Start of Exercise data
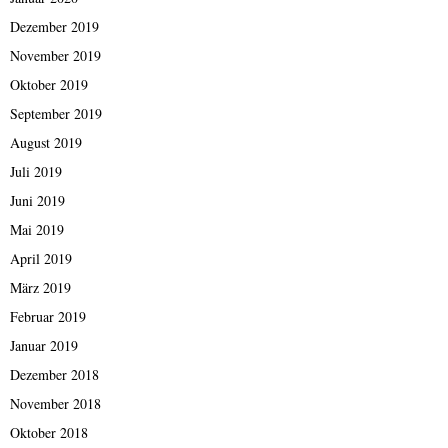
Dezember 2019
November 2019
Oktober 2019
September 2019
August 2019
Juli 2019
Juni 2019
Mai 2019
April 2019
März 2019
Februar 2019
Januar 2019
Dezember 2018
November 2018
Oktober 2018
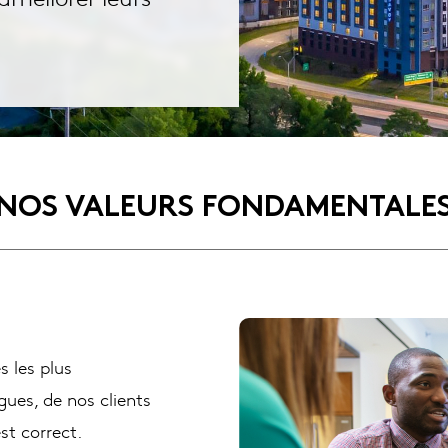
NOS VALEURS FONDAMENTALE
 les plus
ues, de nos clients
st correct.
End of Exercise data
Start of Exercise data
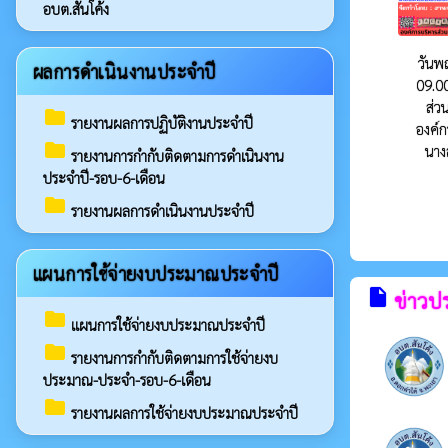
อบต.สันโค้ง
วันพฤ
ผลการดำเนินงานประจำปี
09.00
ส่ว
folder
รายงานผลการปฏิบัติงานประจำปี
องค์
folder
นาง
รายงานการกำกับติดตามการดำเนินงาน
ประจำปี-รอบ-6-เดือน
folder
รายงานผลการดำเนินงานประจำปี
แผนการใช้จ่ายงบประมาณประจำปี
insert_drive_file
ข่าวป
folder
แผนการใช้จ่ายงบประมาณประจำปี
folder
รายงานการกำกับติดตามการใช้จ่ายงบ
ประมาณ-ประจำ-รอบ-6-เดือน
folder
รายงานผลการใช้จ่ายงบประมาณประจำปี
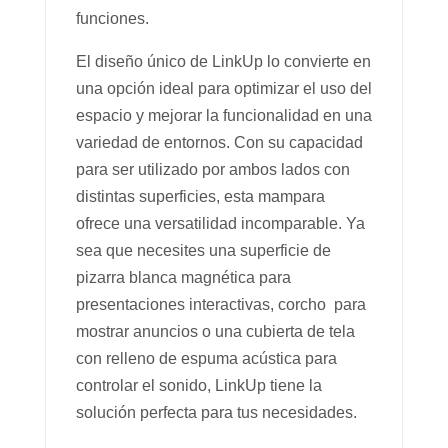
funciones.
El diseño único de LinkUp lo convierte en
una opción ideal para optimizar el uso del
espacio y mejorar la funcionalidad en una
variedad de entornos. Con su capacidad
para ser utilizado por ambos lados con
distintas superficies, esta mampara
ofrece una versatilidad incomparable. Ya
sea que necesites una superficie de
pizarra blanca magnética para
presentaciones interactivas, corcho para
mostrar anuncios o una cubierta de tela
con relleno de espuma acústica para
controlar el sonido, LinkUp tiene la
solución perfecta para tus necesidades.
End of Exercise data
## Your objective
Lines of the material in which the word "รายงานการกำก" occurs are to be copied out.

## Answer space
รายงานการกำกับติดตามการดำเนินงาน
รายงานการกำกับติดตามการใช้จ่ายงบ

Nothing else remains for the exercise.